Because the State failed to meet its burden, this court need not address Prosise's First Amendment arguments.
¶23 First, the facts are not in dispute. Guffey was not, in fact, disturbed by Prosise's angry words. Guffey is a Forest Service supervisor with fourteen years' experience who "deal[s] with irate individuals quite often." He testified Prosise did not threaten him and Prosise's comments were "vague" rather than personal. Guffey neither felt victimized nor was he provoked to respond violently. As with the school principal in Julio L. , nothing in this record allows a rational trier of fact to conclude Guffey's peace was disturbed by what Prosise said. See 197 Ariz. at 3, ¶¶ 8-9, 3 P.3d at 385.
¶24 Second, Prosise's behavior was not "seriously disruptive." Neither Guffey's work duties nor the functioning of the Ranger Station were "disturbed or affected by [Prosise's] cursing or" yelling.

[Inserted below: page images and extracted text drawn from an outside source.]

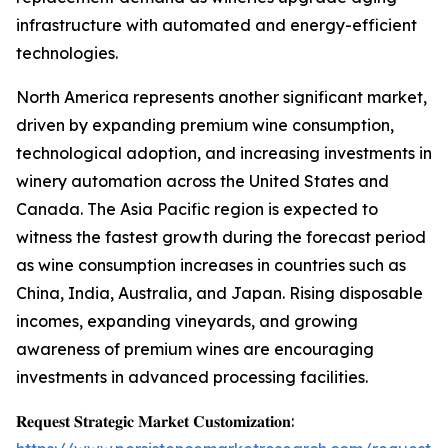
infrastructure with automated and energy-efficient
technologies.
North America represents another significant market,
driven by expanding premium wine consumption,
technological adoption, and increasing investments in
winery automation across the United States and
Canada. The Asia Pacific region is expected to
witness the fastest growth during the forecast period
as wine consumption increases in countries such as
China, India, Australia, and Japan. Rising disposable
incomes, expanding vineyards, and growing
awareness of premium wines are encouraging
investments in advanced processing facilities.
𝐑𝐞𝐪𝐮𝐞𝐬𝐭 𝐒𝐭𝐫𝐚𝐭𝐞𝐠𝐢𝐜 𝐌𝐚𝐫𝐤𝐞𝐭 𝐂𝐮𝐬𝐭𝐨𝐦𝐢𝐳𝐚𝐭𝐢𝐨𝐧:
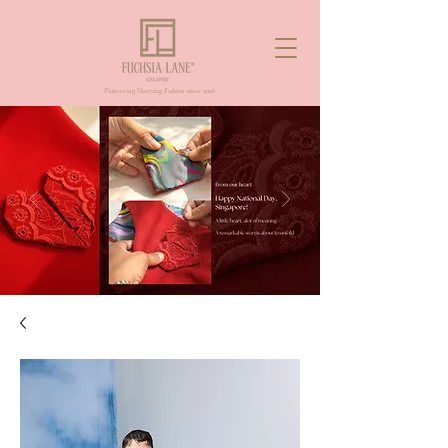
Pioneering Nanyang Fashion since 2006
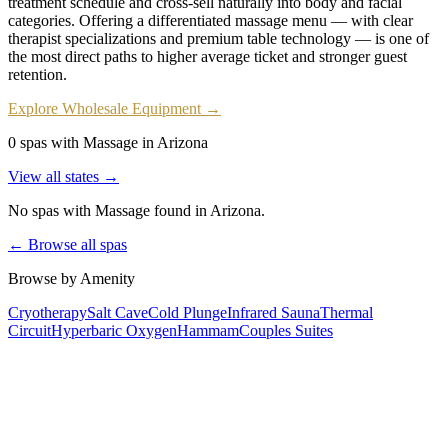
treatment schedule and cross-sell naturally into body and facial
categories. Offering a differentiated massage menu — with clear
therapist specializations and premium table technology — is one of
the most direct paths to higher average ticket and stronger guest
retention.
Explore Wholesale Equipment →
0 spas with Massage in Arizona
View all states →
No spas with
Massage
found
in Arizona
.
← Browse all spas
Browse by Amenity
Cryotherapy
Salt Cave
Cold Plunge
Infrared Sauna
Thermal
Circuit
Hyperbaric Oxygen
Hammam
Couples Suites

See id. at 3, ¶ 8, 3 P.3d at 385. Of note, the Ranger Station was closed at the time. The evidence shows the encounter with Prosise lasted approximately forty seconds and the only people present were Guffey, Prosise, and Prosise's friend. Guffey did not call his supervisor in fear, but rather as a matter of "due diligence." He reported the encounter to the police only at his supervisor's direction. Further, Guffey testified he was used to encountering irate individuals in his job.
¶25 As in Julio L. , this court "must keep in mind the difference between civil and criminal conduct." See id. at 4, ¶ 13, 3 P.3d at 386. To the extent Prosise had a legitimate concern about road closures, his method of expressing it cannot be condoned and should not be disregarded. See id. To that point, this opinion neither suggests Guffey was not justified in contacting his supervisor and the police, nor concludes Prosise's conduct—if directed to another individual who might have interpreted it differently—would be categorically insufficient to support a disorderly conduct conviction.
¶26 In summary, even viewing the facts of this case in a light most favorable to sustaining the verdict, the State's evidence failed to establish Prosise engaged in disorderly conduct. See Tillmon , 222 Ariz. at 456, ¶ 18, 216 P.3d at 1202 ; Julio L ., 197 Ariz. at 3-4, ¶¶ 8, 11, 3 P.3d at 385–86. In fact, the Arizona Supreme Court's summary of events in Julio L. is equally accurate here: "In the present case, [Guffey] was not assaulted, did not feel threatened, was not provoked to physically retaliate, and did not feel the need to protect [himself]." See id. at ¶ 13.
¶27 With no basis on which a rational trier of fact could find in the State's favor, this court must reverse Prosise's conviction. See Tillmon , 222 Ariz. at 456, ¶ 18, 216 P.3d at 1202.
CONCLUSION
¶28 For the foregoing reasons, the superior court committed legal error when it affirmed Prosise's conviction for disorderly conduct. Accordingly, this court accepts special action jurisdiction and vacates Prosise's conviction and sentence.